Cyberpunk stories are seen by social theorists as fictional
forecasts of the evolution of the
Internet.
The virtual world of the Internet often appears in cyberpunk under various names,
including "cyberspace," the "Metaverse" (as seen in
_Snow
Crash_), and the "Matrix" (from the film
_The
Matrix_).
Notable precursors to the genre are Alfred Bester (The
Stars My Destination (Tiger! Tiger!), 1956),
Philip
K. Dick, John Brunner (The Shockwave Rider, 1975), Vernor Vinge (True Names,
1981), and K. W. Jeter (Dr. Adder, published in the
1980s
but written ealier.)
At least two role-playing games called Cyberpunk exist: Cyberpunk 2020, by R. Talsorian Games, and GURPS Cyberpunk, published by Steve Jackson Games as a module of the GURPS family of role-playing games. Both are set in the near future, in a world where cybernetics and computers are even more present than today. Corporate corruption is a frequent theme in these games' adventures. The characters often find themselves skirting the law, if not outright flouting it.

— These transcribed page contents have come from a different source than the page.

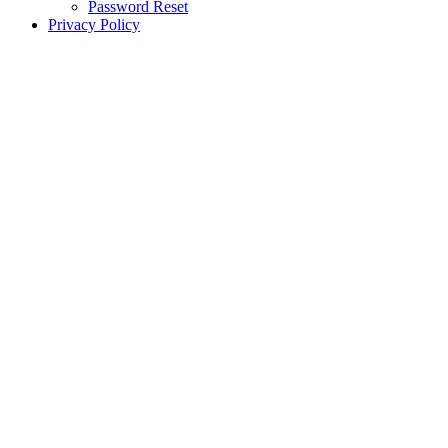
Password Reset
Privacy Policy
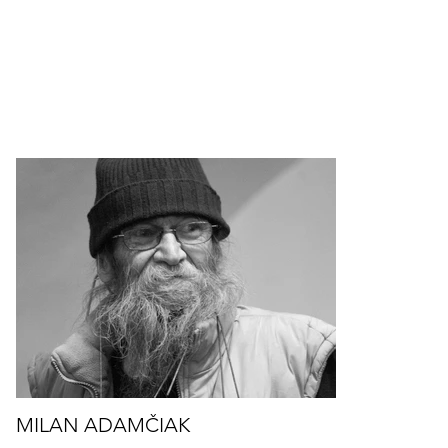
MILAN ADAMČIAK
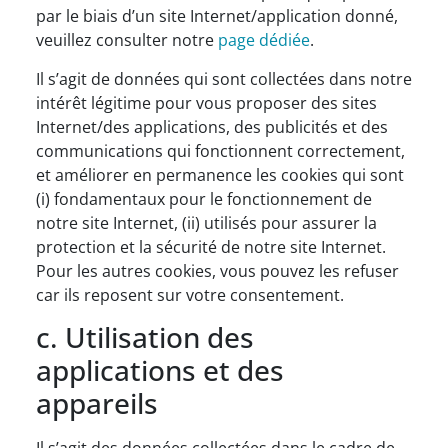
par le biais d’un site Internet/application donné,
veuillez consulter notre
page dédiée
.
Il s’agit de données qui sont collectées dans notre
intérêt légitime pour vous proposer des sites
Internet/des applications, des publicités et des
communications qui fonctionnent correctement,
et améliorer en permanence les cookies qui sont
(i) fondamentaux pour le fonctionnement de
notre site Internet, (ii) utilisés pour assurer la
protection et la sécurité de notre site Internet.
Pour les autres cookies, vous pouvez les refuser
car ils reposent sur votre consentement.
c. Utilisation des
applications et des
appareils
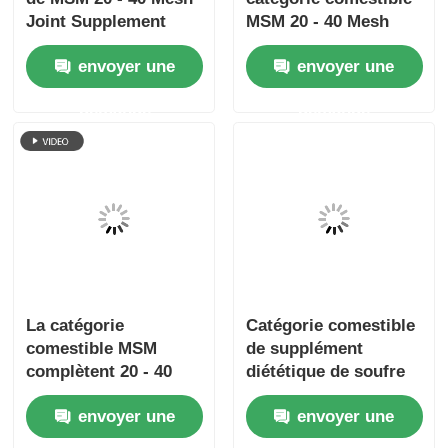
Supplément inodore
Supplément de la
de MSM 20 - 40 Mesh
catégorie comestible
Joint Supplement
MSM 20 - 40 Mesh
Ingredients
Vegan GMO libre
envoyer une
envoyer une
pour le soulagement
de douleurs
demande
demande
articulaires
La catégorie
Catégorie comestible
comestible MSM
de supplément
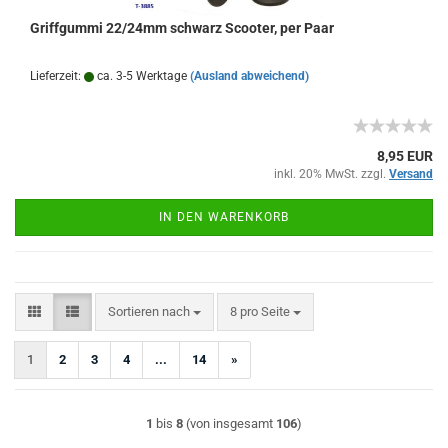
Griffgummi 22/24mm schwarz Scooter, per Paar
Lieferzeit:
ca. 3-5 Werktage
(Ausland abweichend)
8,95 EUR
inkl. 20% MwSt. zzgl.
Versand
IN DEN WARENKORB
Sortieren nach
pro Seite
Sortieren nach
8 pro Seite
1
2
3
4
...
14
»
1
bis
8
(von insgesamt
106
)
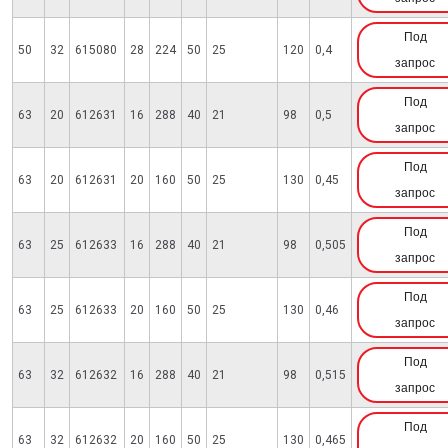
Под
50
32
615080
28
224
50
25
120
0,4
запрос
Под
63
20
612631
16
288
40
21
98
0,5
запрос
Под
63
20
612631
20
160
50
25
130
0,45
запрос
Под
63
25
612633
16
288
40
21
98
0,505
запрос
Под
63
25
612633
20
160
50
25
130
0,46
запрос
Под
63
32
612632
16
288
40
21
98
0,515
запрос
Под
63
32
612632
20
160
50
25
130
0,465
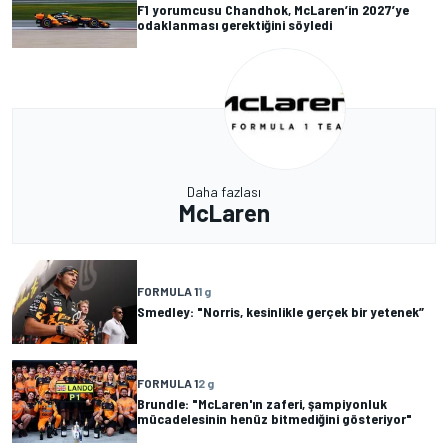
F1 yorumcusu Chandhok, McLaren’in 2027’ye
odaklanması gerektiğini söyledi
Daha fazlası
McLaren
FORMULA 1
1 g
Smedley: "Norris, kesinlikle gerçek bir yetenek”
FORMULA 1
2 g
Brundle: "McLaren'ın zaferi, şampiyonluk
mücadelesinin henüz bitmediğini gösteriyor"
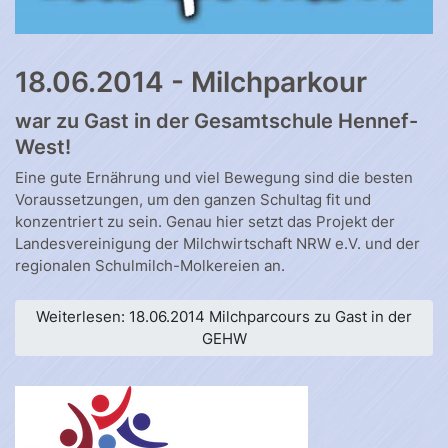
18.06.2014 - Milchparkour
war zu Gast in der Gesamtschule Hennef-
West!
Eine gute Ernährung und viel Bewegung sind die besten
Voraussetzungen, um den ganzen Schultag fit und
konzentriert zu sein. Genau hier setzt das Projekt der
Landesvereinigung der Milchwirtschaft NRW e.V. und der
regionalen Schulmilch-Molkereien an.
Weiterlesen: 18.06.2014 Milchparcours zu Gast in der
GEHW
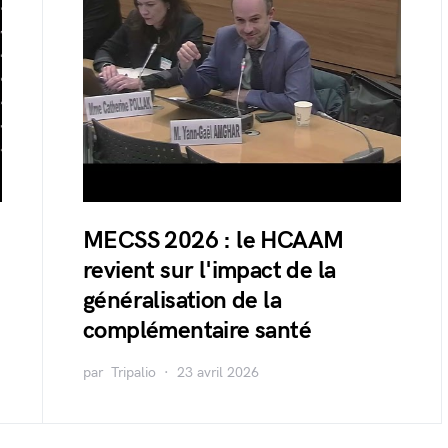
MECSS 2026 : le HCAAM
revient sur l'impact de la
généralisation de la
complémentaire santé
par
Tripalio
23 avril 2026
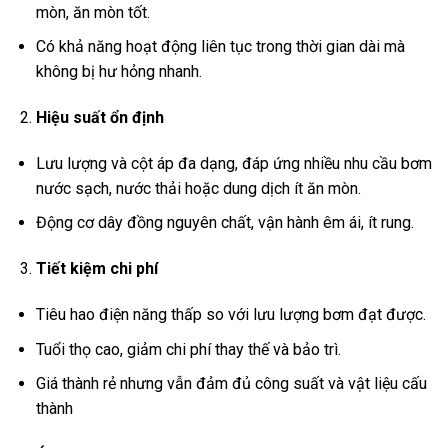
mòn, ăn mòn tốt.
Có khả năng hoạt động liên tục trong thời gian dài mà
không bị hư hỏng nhanh.
Hiệu suất ổn định
Lưu lượng và cột áp đa dạng, đáp ứng nhiều nhu cầu bơm
nước sạch, nước thải hoặc dung dịch ít ăn mòn.
Động cơ dây đồng nguyên chất, vận hành êm ái, ít rung.
Tiết kiệm chi phí
Tiêu hao điện năng thấp so với lưu lượng bơm đạt được.
Tuổi thọ cao, giảm chi phí thay thế và bảo trì.
Giá thành rẻ nhưng vẫn đảm đủ công suất và vật liệu cấu
thành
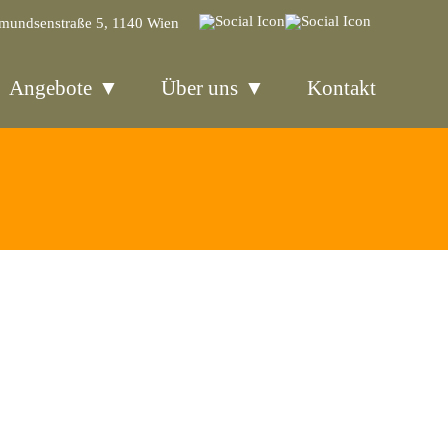
mundsenstraße 5, 1140 Wien
Angebote
Über uns
Kontakt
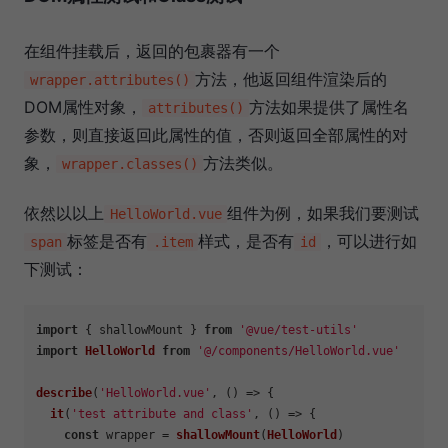
在组件挂载后，返回的包裹器有一个
方法，他返回组件渲染后的
wrapper.attributes()
DOM属性对象，
方法如果提供了属性名
attributes()
参数，则直接返回此属性的值，否则返回全部属性的对
象，
方法类似。
wrapper.classes()
依然以以上
组件为例，如果我们要测试
HelloWorld.vue
标签是否有
样式，是否有
，可以进行如
span
.item
id
下测试：
import
 { shallowMount } 
from
'@vue/test-utils'
import
HelloWorld
from
'@/components/HelloWorld.vue'
describe
(
'HelloWorld.vue'
, 
() =>
 {

it
(
'test attribute and class'
, 
() =>
 {

const
 wrapper = 
shallowMount
(
HelloWorld
)
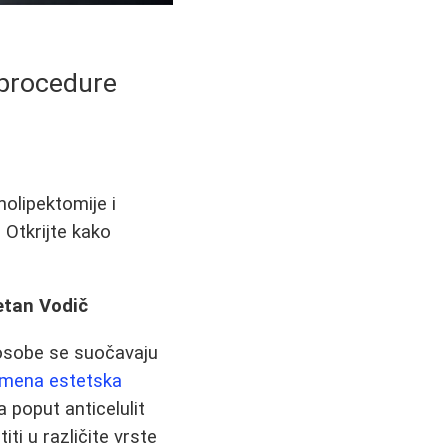
 procedure
molipektomije i
 Otkrijte kako
etan Vodič
osobe se suočavaju
mena estetska
 poput anticelulit
ti u različite vrste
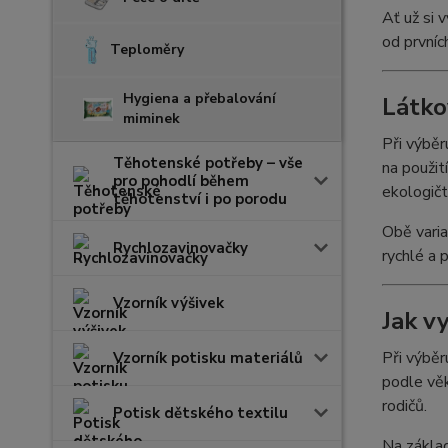
Ať už si 
od prvníc
Teploměry
Hygiena a přebalování
Látko
miminek
Při výběr
Těhotenské potřeby – vše
na použit
pro pohodlí během
ekologičt
těhotenství i po porodu
Obě varia
Rychlozavinovačky
rychlé a 
Vzorník výšivek
Jak v
Při výběr
Vzorník potisku materiálů
podle věk
rodičů.
Potisk dětského textilu
Na zákla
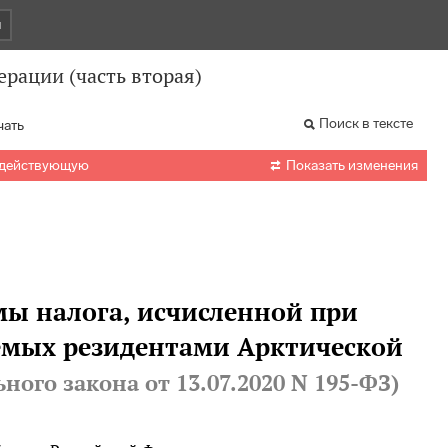
и
рации (часть вторая)
Поиск в тексте
чать

 действующую
Показать изменения
мы налога, исчисленной при
емых резидентами Арктической
льного закона
от 13.07.2020 N 195-ФЗ
)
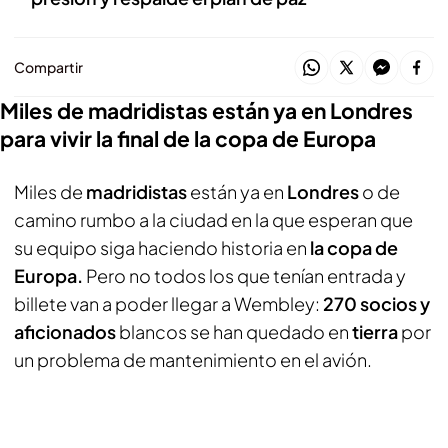
Compartir
Miles de madridistas están ya en Londres
para vivir la final de la copa de Europa
Miles de
madridistas
están ya en
Londres
o de
camino rumbo a la ciudad en la que esperan que
su equipo siga haciendo historia en
la copa de
Europa.
Pero no todos los que tenían entrada y
billete van a poder llegar a Wembley:
270 socios y
aficionados
blancos se han quedado en
tierra
por
un problema de mantenimiento en el avión.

In 1990, in an odd re-convergence of cyberpunk art and reality, the U.S. Secret Service somehow came to believe that GURPS Cyberpunk was a "handbook for computer crime", and raided the offices of Steve Jackson Games, confiscating all files related to GURPS Cyberpunk.
An unusual sub-sub-genre of cyberpunk is steampunk, which is set in an anachronistic Victorian environment.
The emerging genre called postcyberpunk continues the preoccupation with the effects of computers, but without the assumption of dystopia or the emphasis on cybernetic implants.